Unfortunately, it appears this relief will be short lived. At the Associated General Contractors of America (AGC) annual convention, Kenneth Simonson, chief economist, forecast a 6% to 8% rise in materials costs by the end of 2007. He cited greater volatility in petroleum, concrete and metal products as a primary factor.
Prices for these commodities are already starting to jump. As of February, the Bureau of Labor Statistics producer price index was already indicating a 7% increase in diesel fuel costs and a 14% increase in the cost of liquid asphalt.
Steel has seen significant price spikes. In mid-March, one major steel supplier announced a $50/ton net transaction price increase on all structural steel, bringing its total increase to $100/ton (+15%) since January 1 (AGC Data Digest, March 12-16, 2007). This is on top of an earlier announcement of a $55/ton increase by mills producing reinforcing steel.

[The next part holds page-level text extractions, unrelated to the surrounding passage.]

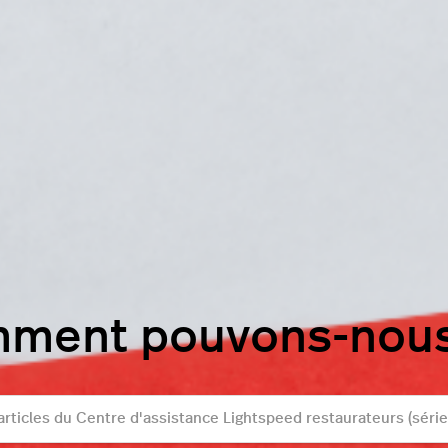
mment pouvons-nous 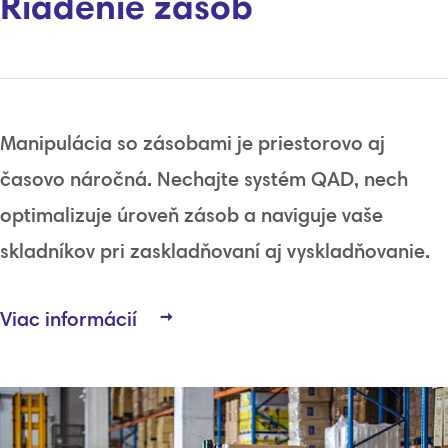
Riadenie zásob
Manipulácia so
zásobami
je
priestorovo
aj
časovo
náročná
.
Nechajte
systém
QAD
,
nech
optimalizuje
úroveň
zásob
a
naviguje
vaše
skladníkov
pri
zaskladňovaní
aj
vyskladňovanie.
Viac informácií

"These steel increases are roughly as extreme as in early 2004, the year that kicked off a three-year binge of materials cost escalation," Simonson states. "This year, as in 2004, price hikes for other materials, such as diesel fuel and asphalt, are going to hit construction especially hard."
The potential for instability in oil-producing regions continues to wreak havoc on diesel fuel and asphalt product costs. As of mid-March, diesel prices had increased for the sixth straight week, recording a six-month high of $2.68/gal. This represents a $.27 (11%) increase since January.
In addition to the affect on equipment operating costs, the higher price of diesel has had a negative impact on materials prices. "Contractors report that fuel surcharges are more common than in the past," notes Simonson. "Because when transportation networks are stretched tight, fuel cost increases are likely to be passed along to customers."
The rising cost of petroleum products will further boost asphalt prices, as well. The cost of asphalt has more than doubled over the past year. And while currently averaging around $350 to $400/ton, political factors could propel prices well beyond the $400 mark.
On a positive note, it appears cement pricing may prove more stable in 2007. Based on the most recent forecast from the Portland Cement Association, cement consumption is projected to decline 1.5% over 2006 levels. This can be attributed to the continuing downward spiral in residential construction activity. While prices may start to creep up again by mid-year, higher available cement volumes should help to moderate prices compared to 2006.
Overall, it appears materials and fuel costs will continue to erode already tight margins on many construction projects. Weathering the storm of price increases will ultimately depend on how well you budget your total project costs, and how you control those costs throughout the construction process.